For the safety analysis, patients that received at least one dose of any study treatment were included, which totaled to 283 R2-CHOP and 284 R-CHOP patients. There were 89% of R2-CHOP and 91% of placebo/R-CHOP patients that complet­ed six cycles of R-CHOP. Seventy-five percent of R2-CHOP and 84% of place­bo/R-CHOP patients completed both lenalidomide or placebo and R-CHOP.
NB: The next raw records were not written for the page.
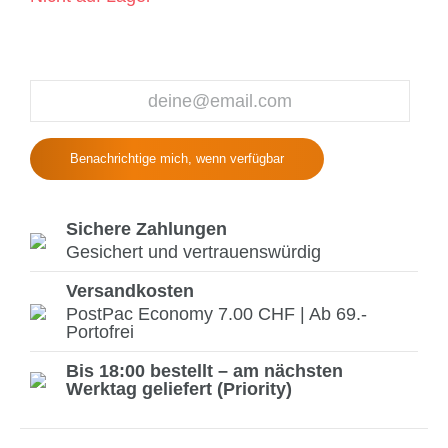
Benachrichtige mich, wenn verfügbar
Sichere Zahlungen
Gesichert und vertrauenswürdig
Versandkosten
PostPac Economy 7.00 CHF | Ab 69.-
Portofrei
Bis 18:00 bestellt – am nächsten
Werktag geliefert (Priority)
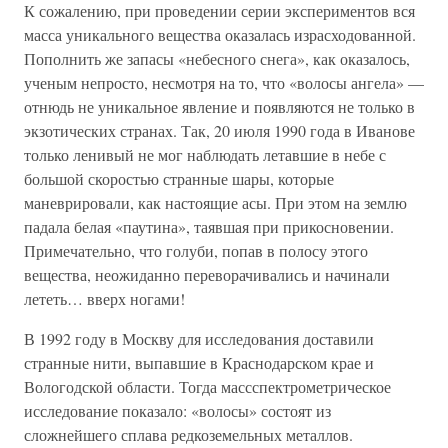
К сожалению, при проведении серии экспериментов вся
масса уникального вещества оказалась израсходованной.
Пополнить же запасы «небесного снега», как оказалось,
ученым непросто, несмотря на то, что «волосы ангела» —
отнюдь не уникальное явление и появляются не только в
экзотических странах. Так, 20 июля 1990 года в Иванове
только ленивый не мог наблюдать летавшие в небе с
большой скоростью странные шары, которые
маневрировали, как настоящие асы. При этом на землю
падала белая «паутина», таявшая при прикосновении.
Примечательно, что голуби, попав в полосу этого
вещества, неожиданно переворачивались и начинали
лететь… вверх ногами!
В 1992 году в Москву для исследования доставили
странные нити, выпавшие в Краснодарском крае и
Вологодской области. Тогда массспектрометрическое
исследование показало: «волосы» состоят из
сложнейшего сплава редкоземельных металлов.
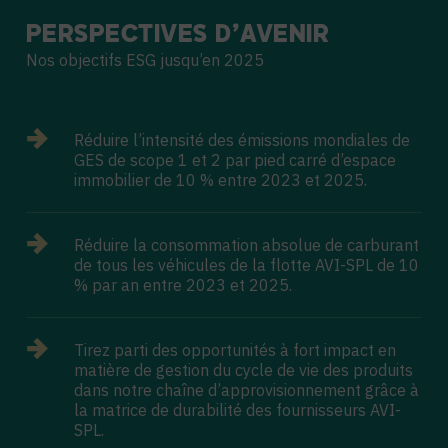
PERSPECTIVES
D’AVENIR
Nos objectifs ESG jusqu’en 2025
Réduire l’intensité des émissions mondiales de
GES de scope 1 et 2 par pied carré d’espace
immobilier de 10 % entre 2023 et 2025.
Réduire la consommation absolue de carburant
de tous les véhicules de la flotte AVI-SPL de 10
% par an entre 2023 et 2025.
Tirez parti des opportunités à fort impact en
matière de gestion du cycle de vie des produits
dans notre chaîne d’approvisionnement grâce à
la matrice de durabilité des fournisseurs AVI-
SPL.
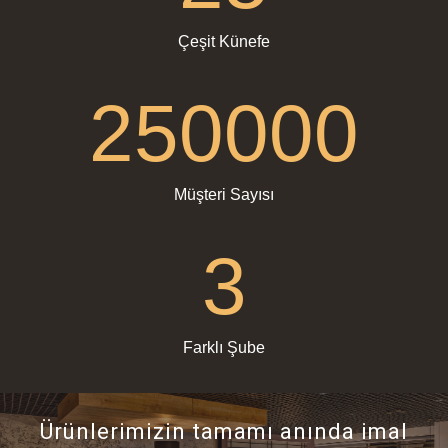
Çeşit Künefe
250000
Müşteri Sayısı
3
Farklı Şube
Ürünlerimizin tamamı anında imal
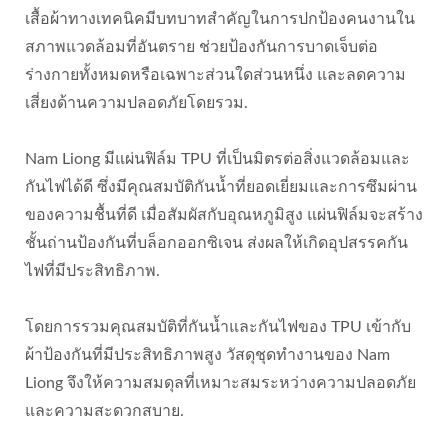
เสื้อผ้าทางเทคนิคมีบทบาทสำคัญในการปกป้องคนงานใน
สภาพแวดล้อมที่อันตราย ช่วยป้องกันการบาดเจ็บต่อ
ร่างกายทั้งหมดหรือเฉพาะส่วนใดส่วนหนึ่ง และลดความ
เสี่ยงด้านความปลอดภัยโดยรวม.
Nam Liong มีแผ่นฟิล์ม TPU ที่เป็นมิตรต่อสิ่งแวดล้อมและ
กันไฟได้ดี ซึ่งมีคุณสมบัติกันน้ำที่ยอดเยี่ยมและการซึมผ่าน
ของความชื้นที่ดี เมื่อสัมผัสกับอุณหภูมิสูง แผ่นฟิล์มจะสร้าง
ชั้นถ่านป้องกันที่บล็อกออกซิเจน ส่งผลให้เกิดอุปสรรคกัน
ไฟที่มีประสิทธิภาพ.
โดยการรวมคุณสมบัติที่กันน้ำและกันไฟของ TPU เข้ากับ
ผ้าป้องกันที่มีประสิทธิภาพสูง วัสดุชุดทำงานของ Nam
Liong จึงให้ความสมดุลที่เหมาะสมระหว่างความปลอดภัย
และความสะดวกสบาย.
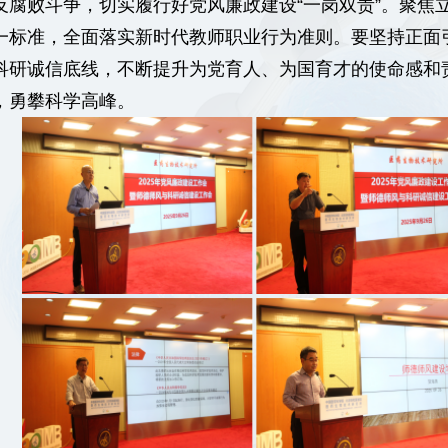
反腐败斗争，切实履行好党风廉政建设“一岗双责”。聚焦
一标准，全面落实新时代教师职业行为准则。要坚持正面
科研诚信底线，不断提升为党育人、为国育才的使命感和
，勇攀科学高峰。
Serious treatment-emergent AEs occurred in 37% of R2-CHOP and 31% of placebo/R-CHOP. The most common grade 3/4 AEs were neutropenia (60% vs 48%), anemia (22% v 14%), thrombocy­topenia (17% v 11%), leukopenia (14% v 15%), febrile neutro­penia (14% v 9%), and lymphopenia (11% v 8%) for R2-CHOP and placebo/R-CHOP, respectively. Treatment discontinuation occurred in 17% of R2-CHOP and 11% placebo/R-CHOP, primarily due to neutropenia. There were 119 patients that died during the study (20% R2-CHOP vs 22% placebo/R-CHOP) with the majority being caused by malignant disease or related complications.

CONCLUSION
The E1412 and ROBUST trials conflicted in terms of efficacy results but both showed no new safety concerns with treatment. E1412 showed benefit of R2-CHOP treatment in ABC-DLBCL whereas the larger ROBUST trial did not. However, both trials highlighted the addition of a novel agent to standard of care based on molecular classification. Further studies are warranted to evaluate novel agents in all molecular subsets of DLBCL.